(Source records begins)
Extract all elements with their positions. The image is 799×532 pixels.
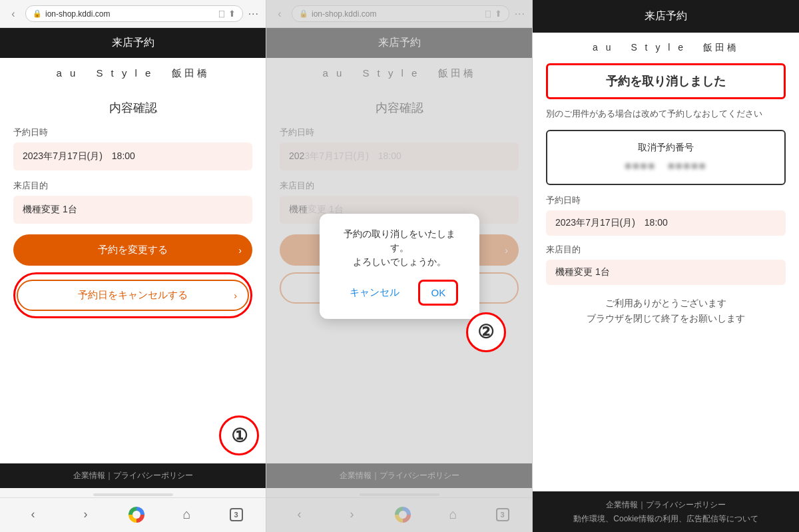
thank-you-message: ご利用ありがとうございますブラウザを閉じて終了をお願いします <box>546 296 786 328</box>
cancel-reservation-button-1[interactable]: 予約日をキャンセルする › <box>17 280 249 311</box>
store-name-3: a u S t y l e 飯田橋 <box>546 42 786 54</box>
dialog-ok-button[interactable]: OK <box>421 283 455 302</box>
app-header-3: 来店予約 <box>533 0 799 33</box>
arrow-icon-change-1: › <box>238 245 242 256</box>
app-footer-1: 企業情報｜プライバシーポリシー <box>0 463 266 488</box>
cancelled-title: 予約を取り消しました <box>556 73 776 89</box>
lock-icon-1: 🔒 <box>33 9 42 18</box>
google-icon-1[interactable] <box>129 507 144 523</box>
dialog-message: 予約の取り消しをいたします。よろしいでしょうか。 <box>336 227 463 269</box>
panel-2: ‹ 🔒 ion-shop.kddi.com ⎕ ⬆ ··· 来店予約 a u S… <box>266 0 533 532</box>
dialog-buttons: キャンセル OK <box>336 280 463 306</box>
browser-chrome-1: ‹ 🔒 ion-shop.kddi.com ⎕ ⬆ ··· <box>0 0 266 28</box>
home-icon-1[interactable]: ⌂ <box>177 505 197 525</box>
page-content-1: 内容確認 予約日時 2023年7月17日(月) 18:00 来店目的 機種変更 … <box>0 87 266 463</box>
share-icon-1[interactable]: ⬆ <box>228 9 236 19</box>
field-label-date-1: 予約日時 <box>13 127 252 138</box>
nav-back-1[interactable]: ‹ <box>23 505 43 525</box>
browser-menu-1[interactable]: ··· <box>248 8 259 20</box>
section-title-1: 内容確認 <box>13 100 252 116</box>
field-value-date-1: 2023年7月17日(月) 18:00 <box>13 142 252 170</box>
res-num-label: 取消予約番号 <box>558 142 774 154</box>
step-badge-1: ① <box>219 415 259 455</box>
right-content: a u S t y l e 飯田橋 予約を取り消しました 別のご用件がある場合は… <box>533 33 799 491</box>
field-value-purpose-1: 機種変更 1台 <box>13 196 252 224</box>
dialog-ok-red-box: OK <box>418 280 458 306</box>
change-reservation-button-1[interactable]: 予約を変更する › <box>13 234 252 266</box>
address-bar-1[interactable]: 🔒 ion-shop.kddi.com ⎕ ⬆ <box>25 5 243 22</box>
cancel-button-red-box-1: 予約日をキャンセルする › <box>13 272 252 318</box>
browser-nav-1: ‹ › ⌂ 3 <box>0 497 266 531</box>
app-header-1: 来店予約 <box>0 28 266 58</box>
reservation-number-box: 取消予約番号 ●●●● ●●●●● <box>546 130 786 185</box>
app-footer-3: 企業情報｜プライバシーポリシー 動作環境、Cookie情報の利用、広告配信等につ… <box>533 491 799 532</box>
cancelled-note: 別のご用件がある場合は改めて予約しなおしてください <box>546 107 786 121</box>
panel-1: ‹ 🔒 ion-shop.kddi.com ⎕ ⬆ ··· 来店予約 a u S… <box>0 0 266 532</box>
tab-count-1[interactable]: 3 <box>230 508 243 521</box>
nav-forward-1[interactable]: › <box>76 505 96 525</box>
field-value-date-3: 2023年7月17日(月) 18:00 <box>546 210 786 236</box>
dialog-box: 予約の取り消しをいたします。よろしいでしょうか。 キャンセル OK <box>320 214 479 319</box>
field-label-purpose-3: 来店目的 <box>546 244 786 256</box>
panel-3: 来店予約 a u S t y l e 飯田橋 予約を取り消しました 別のご用件が… <box>533 0 799 532</box>
dialog-cancel-button[interactable]: キャンセル <box>340 282 409 303</box>
browser-back-1[interactable]: ‹ <box>7 7 20 21</box>
store-name-1: a u S t y l e 飯田橋 <box>0 58 266 87</box>
dialog-overlay: 予約の取り消しをいたします。よろしいでしょうか。 キャンセル OK ② <box>266 0 532 532</box>
res-num-value: ●●●● ●●●●● <box>558 159 774 173</box>
bookmark-icon-1[interactable]: ⎕ <box>219 9 224 19</box>
url-text-1: ion-shop.kddi.com <box>45 9 110 19</box>
bottom-indicator-1 <box>93 493 173 496</box>
browser-bottom-1: ‹ › ⌂ 3 <box>0 488 266 532</box>
arrow-icon-cancel-1: › <box>234 290 237 301</box>
field-label-date-3: 予約日時 <box>546 194 786 206</box>
cancelled-box: 予約を取り消しました <box>546 63 786 99</box>
step-badge-2: ② <box>466 312 506 352</box>
field-value-purpose-3: 機種変更 1台 <box>546 260 786 285</box>
field-label-purpose-1: 来店目的 <box>13 180 252 192</box>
(Source records ends)
# Task prompt
Show every line of the records above that contains the word "back".

# Answer to this exercise
nav-back-1[interactable]: ‹ <box>23 505 43 525</box>
browser-back-1[interactable]: ‹ <box>7 7 20 21</box>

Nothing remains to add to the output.